Spot each line in the records below where the word "zırh" occurs, then copy it.

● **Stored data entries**
——

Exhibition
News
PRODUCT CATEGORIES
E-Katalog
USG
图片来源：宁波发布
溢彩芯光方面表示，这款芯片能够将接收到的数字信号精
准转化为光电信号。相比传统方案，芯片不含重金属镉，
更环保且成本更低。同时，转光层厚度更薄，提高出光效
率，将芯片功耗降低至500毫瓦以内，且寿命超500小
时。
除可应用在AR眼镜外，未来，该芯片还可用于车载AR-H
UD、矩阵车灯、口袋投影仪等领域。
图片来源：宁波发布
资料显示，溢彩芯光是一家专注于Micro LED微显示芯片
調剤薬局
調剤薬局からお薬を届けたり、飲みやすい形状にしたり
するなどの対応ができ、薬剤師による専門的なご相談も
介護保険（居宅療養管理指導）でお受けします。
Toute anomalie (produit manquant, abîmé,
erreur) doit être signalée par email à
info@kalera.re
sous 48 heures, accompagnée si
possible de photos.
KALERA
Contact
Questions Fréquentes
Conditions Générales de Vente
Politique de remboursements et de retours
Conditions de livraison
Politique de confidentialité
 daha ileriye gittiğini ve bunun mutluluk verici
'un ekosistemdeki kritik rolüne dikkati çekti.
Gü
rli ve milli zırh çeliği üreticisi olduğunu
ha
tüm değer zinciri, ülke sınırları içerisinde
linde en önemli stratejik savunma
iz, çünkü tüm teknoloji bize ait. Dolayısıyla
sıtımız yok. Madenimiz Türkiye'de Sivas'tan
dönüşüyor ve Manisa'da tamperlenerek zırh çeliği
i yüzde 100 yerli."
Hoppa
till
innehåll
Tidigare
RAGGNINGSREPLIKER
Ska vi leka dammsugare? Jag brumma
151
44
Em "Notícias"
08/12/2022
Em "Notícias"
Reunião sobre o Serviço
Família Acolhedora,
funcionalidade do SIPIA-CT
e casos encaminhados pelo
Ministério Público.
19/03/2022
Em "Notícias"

——

● **Solved exercise**
rli ve milli zırh çeliği üreticisi olduğunu
dönüşüyor ve Manisa'da tamperlenerek zırh çeliği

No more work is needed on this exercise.